Which lines in the records below contain the word "rins"? Report each of them.

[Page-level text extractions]
· · ·
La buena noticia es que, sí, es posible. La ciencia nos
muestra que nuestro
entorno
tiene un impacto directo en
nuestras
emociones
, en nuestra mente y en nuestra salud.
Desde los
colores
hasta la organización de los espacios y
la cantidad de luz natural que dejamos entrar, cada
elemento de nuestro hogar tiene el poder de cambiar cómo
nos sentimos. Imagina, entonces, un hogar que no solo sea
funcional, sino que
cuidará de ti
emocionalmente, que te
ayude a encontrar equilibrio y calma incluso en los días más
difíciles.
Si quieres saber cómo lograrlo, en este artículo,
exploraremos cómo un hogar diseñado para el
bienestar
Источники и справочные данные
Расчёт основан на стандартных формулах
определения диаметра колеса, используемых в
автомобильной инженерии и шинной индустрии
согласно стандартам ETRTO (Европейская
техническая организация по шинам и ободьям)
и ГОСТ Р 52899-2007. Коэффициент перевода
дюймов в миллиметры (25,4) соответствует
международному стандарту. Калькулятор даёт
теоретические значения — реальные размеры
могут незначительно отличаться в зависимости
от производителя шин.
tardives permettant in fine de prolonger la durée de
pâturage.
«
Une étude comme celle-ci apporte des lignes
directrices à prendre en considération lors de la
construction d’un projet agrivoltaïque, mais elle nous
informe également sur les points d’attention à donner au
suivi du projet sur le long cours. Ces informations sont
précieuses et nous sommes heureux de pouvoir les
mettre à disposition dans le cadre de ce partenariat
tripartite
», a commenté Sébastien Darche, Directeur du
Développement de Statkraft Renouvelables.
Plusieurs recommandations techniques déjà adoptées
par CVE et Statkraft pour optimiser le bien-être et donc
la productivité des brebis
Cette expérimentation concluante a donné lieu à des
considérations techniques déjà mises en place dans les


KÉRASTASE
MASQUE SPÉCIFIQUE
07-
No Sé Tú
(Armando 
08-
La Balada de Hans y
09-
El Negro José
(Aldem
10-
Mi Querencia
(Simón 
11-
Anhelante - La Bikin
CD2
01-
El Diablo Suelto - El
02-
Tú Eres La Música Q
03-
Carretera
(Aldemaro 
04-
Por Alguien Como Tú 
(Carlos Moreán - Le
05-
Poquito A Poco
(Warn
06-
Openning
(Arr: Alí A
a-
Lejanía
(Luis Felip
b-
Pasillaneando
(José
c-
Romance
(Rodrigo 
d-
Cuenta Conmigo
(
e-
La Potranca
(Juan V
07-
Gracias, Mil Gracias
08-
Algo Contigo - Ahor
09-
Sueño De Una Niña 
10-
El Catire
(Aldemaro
· · ·
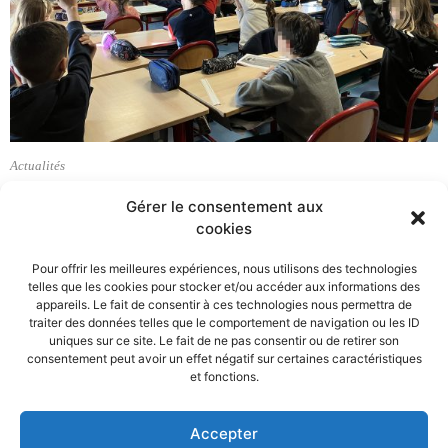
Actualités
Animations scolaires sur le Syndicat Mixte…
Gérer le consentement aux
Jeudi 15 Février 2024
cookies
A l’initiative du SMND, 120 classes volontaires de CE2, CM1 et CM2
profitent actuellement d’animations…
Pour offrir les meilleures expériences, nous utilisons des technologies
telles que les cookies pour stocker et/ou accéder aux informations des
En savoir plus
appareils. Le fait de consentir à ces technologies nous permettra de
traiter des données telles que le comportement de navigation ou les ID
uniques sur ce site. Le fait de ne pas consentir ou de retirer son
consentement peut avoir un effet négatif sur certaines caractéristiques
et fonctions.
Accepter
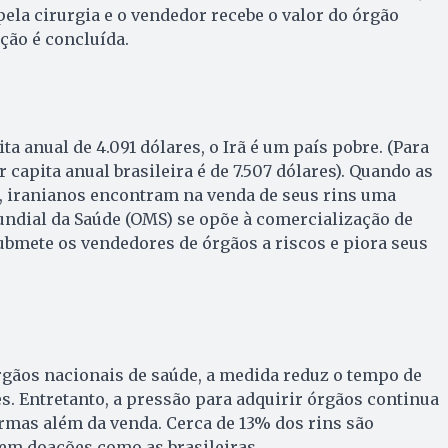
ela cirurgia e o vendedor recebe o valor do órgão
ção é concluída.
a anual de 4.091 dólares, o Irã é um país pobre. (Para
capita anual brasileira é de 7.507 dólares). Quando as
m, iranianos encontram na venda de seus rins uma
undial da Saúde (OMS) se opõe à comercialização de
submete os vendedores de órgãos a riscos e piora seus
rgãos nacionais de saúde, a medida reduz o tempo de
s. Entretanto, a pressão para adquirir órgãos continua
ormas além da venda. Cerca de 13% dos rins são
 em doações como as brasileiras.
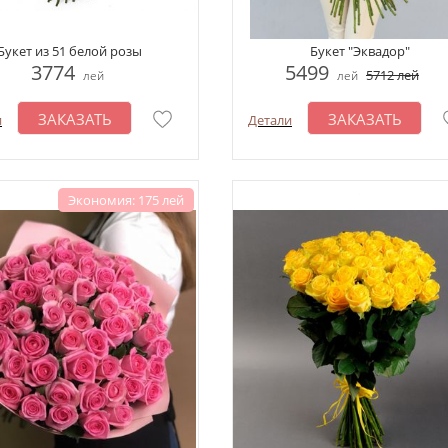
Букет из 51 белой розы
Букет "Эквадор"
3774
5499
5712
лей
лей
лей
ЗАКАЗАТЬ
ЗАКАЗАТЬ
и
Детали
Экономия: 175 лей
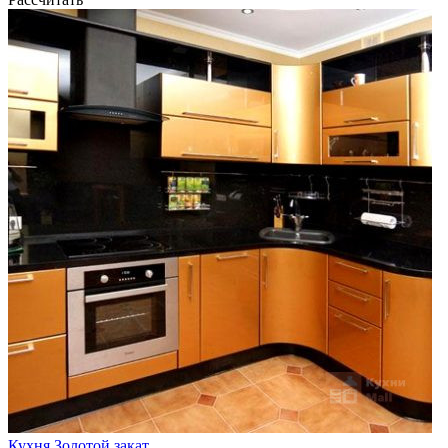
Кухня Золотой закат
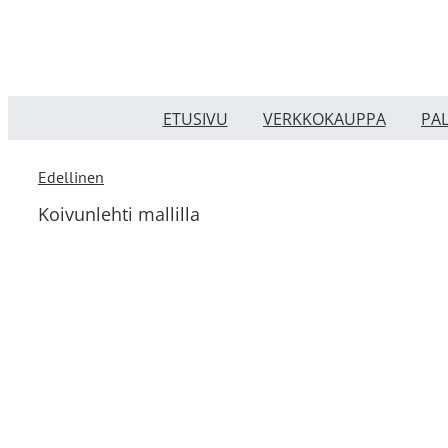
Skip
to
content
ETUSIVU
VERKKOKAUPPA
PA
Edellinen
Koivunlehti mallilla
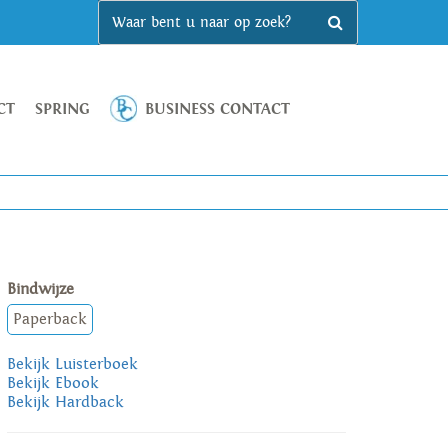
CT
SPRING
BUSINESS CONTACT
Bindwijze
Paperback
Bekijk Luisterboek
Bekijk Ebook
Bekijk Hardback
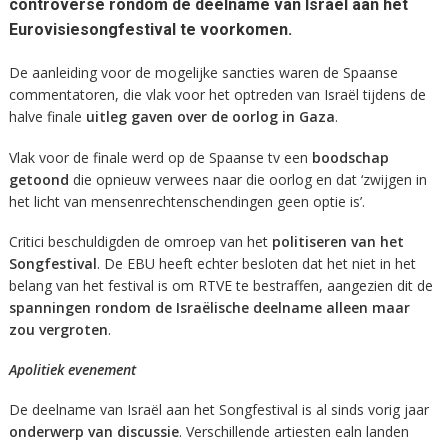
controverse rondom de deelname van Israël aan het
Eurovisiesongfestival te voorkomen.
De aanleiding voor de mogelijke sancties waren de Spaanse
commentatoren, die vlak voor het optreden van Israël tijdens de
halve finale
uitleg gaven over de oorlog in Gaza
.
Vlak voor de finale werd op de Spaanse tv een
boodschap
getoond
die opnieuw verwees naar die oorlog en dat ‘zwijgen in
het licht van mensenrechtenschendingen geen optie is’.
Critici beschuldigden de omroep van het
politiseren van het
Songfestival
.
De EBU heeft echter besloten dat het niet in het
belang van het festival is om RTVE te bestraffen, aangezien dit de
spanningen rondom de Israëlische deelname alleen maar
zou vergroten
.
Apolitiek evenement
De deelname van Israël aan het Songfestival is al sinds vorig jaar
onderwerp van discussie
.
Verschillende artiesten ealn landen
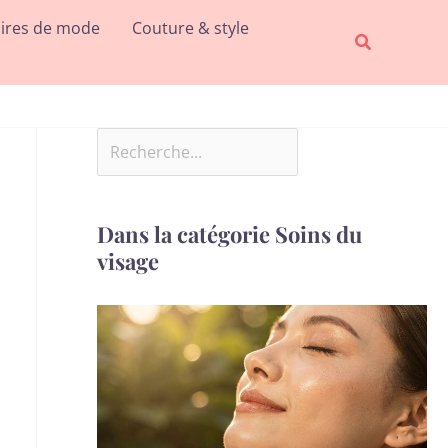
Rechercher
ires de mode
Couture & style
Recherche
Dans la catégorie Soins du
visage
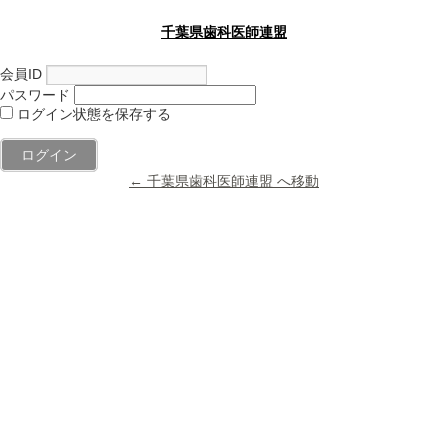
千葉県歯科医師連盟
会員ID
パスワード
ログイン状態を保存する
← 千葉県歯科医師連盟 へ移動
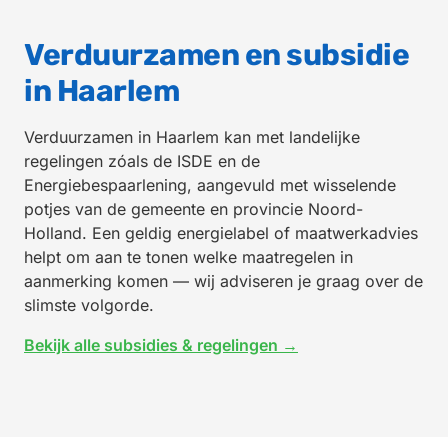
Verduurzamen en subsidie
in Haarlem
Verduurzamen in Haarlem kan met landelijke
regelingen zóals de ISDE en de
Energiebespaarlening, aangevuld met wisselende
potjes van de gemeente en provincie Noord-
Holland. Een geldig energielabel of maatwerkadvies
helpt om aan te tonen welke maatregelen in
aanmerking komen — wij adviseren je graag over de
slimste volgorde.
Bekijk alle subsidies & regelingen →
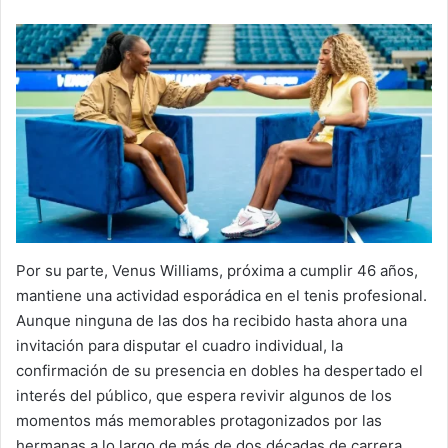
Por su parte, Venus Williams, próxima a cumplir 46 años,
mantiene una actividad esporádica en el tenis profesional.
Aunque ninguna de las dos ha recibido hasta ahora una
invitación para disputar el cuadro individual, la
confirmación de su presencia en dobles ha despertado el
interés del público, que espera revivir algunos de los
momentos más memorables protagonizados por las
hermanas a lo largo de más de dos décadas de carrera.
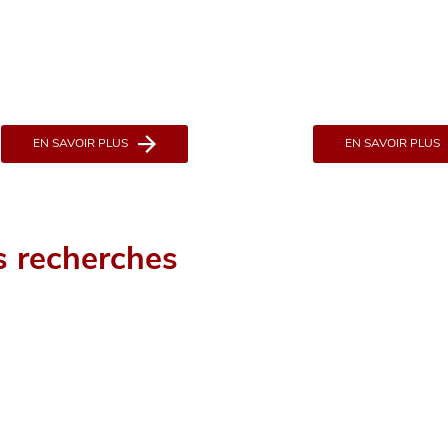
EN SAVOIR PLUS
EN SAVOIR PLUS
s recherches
· · ·
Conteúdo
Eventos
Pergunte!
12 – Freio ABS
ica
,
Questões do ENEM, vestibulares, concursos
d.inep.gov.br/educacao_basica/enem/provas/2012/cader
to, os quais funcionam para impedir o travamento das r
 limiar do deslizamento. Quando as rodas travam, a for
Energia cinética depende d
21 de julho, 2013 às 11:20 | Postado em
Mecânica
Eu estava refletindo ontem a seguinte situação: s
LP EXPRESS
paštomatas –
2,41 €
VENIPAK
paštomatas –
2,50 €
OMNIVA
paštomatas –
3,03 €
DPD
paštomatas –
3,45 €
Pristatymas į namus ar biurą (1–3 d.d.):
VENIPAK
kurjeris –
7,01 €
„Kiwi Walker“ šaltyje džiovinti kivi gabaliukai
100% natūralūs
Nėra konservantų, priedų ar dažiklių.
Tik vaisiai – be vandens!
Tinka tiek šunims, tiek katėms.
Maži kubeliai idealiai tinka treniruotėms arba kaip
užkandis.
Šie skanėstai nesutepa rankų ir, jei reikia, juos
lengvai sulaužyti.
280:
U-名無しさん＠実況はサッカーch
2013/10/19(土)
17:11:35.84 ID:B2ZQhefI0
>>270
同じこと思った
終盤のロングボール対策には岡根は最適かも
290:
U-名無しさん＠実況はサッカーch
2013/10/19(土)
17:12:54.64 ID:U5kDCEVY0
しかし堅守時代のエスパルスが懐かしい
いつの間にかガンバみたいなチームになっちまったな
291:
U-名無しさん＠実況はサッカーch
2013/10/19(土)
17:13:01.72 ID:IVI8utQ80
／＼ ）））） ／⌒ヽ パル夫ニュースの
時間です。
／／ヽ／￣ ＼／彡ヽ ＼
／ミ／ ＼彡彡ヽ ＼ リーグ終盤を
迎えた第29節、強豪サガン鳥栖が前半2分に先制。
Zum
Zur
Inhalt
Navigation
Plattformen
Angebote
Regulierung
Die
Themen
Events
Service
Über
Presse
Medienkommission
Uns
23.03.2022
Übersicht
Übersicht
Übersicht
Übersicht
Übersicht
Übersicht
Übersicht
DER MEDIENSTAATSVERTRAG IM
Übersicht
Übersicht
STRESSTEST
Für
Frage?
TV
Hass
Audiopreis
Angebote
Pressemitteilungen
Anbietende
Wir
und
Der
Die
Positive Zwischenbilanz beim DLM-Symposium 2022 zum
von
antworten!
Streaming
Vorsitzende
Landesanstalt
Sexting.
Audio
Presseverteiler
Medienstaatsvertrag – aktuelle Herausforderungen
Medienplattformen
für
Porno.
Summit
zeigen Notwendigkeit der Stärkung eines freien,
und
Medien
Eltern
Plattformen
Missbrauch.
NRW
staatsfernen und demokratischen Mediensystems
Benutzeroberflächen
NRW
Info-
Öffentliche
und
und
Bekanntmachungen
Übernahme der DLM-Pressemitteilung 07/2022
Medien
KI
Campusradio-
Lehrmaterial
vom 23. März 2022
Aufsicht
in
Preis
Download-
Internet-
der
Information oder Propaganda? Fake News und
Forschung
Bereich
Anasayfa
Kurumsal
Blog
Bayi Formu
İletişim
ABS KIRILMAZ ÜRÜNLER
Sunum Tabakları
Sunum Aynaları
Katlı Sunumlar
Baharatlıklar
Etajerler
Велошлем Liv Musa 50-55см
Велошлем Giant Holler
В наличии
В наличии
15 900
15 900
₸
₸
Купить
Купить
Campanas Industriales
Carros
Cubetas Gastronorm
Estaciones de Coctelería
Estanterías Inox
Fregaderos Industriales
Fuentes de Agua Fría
· · ·
» **TASK SOLUTION**
m, iranianos encontram na venda de seus rins uma
ormas além da venda. Cerca de 13% dos rins são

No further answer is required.